Jawaban ini merupakan jawaban dari orang-orang yang menanyakan kepada Nabi Muhammad saw: bagaimana dengan mereka yang salat ke arah Baitul Maqdis sebelum pemindahan kiblat ke Baitullah?.

Dua balasan untuk satu pertanyaan. Seperti firman Allah: “Mengapa al-Qur’an tidak diturunkan terhadap seorang besar dari salah satu dua negeri (Mekah dan Thaif)” (QS. Zukhruf: 31). Terdapat dua tanggapan atas pertanyaan tersebut: pertama, “Apakah mereka yang membagi-bagi rahmat Tuhan-mu” (QS. Zukhruf: 32) kedua, “Dan Tuhan-mu membuat apa yang Dia inginkan dan memilihnya” (QS. Qashash: 68)

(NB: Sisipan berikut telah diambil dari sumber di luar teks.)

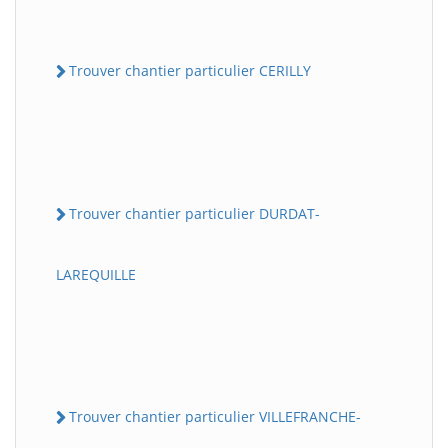
Trouver chantier particulier CERILLY
Trouver chantier particulier DURDAT-
LAREQUILLE
Trouver chantier particulier VILLEFRANCHE-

Satu jawaban untuk dua pertanyaan. Seperti firman Allah: “Dan sekiranya tidaklah karena kurnia Allah dan rahmat-Nya kepada kamu semua, dan Allah maha penyantun lagi maha penyayang (pasti kau menerima azab yang besar)” (QS. Nur: 20). Ayat tersebut merupakan jawaban dari dua pertanyaan yang terdapat pada hadis ifqi.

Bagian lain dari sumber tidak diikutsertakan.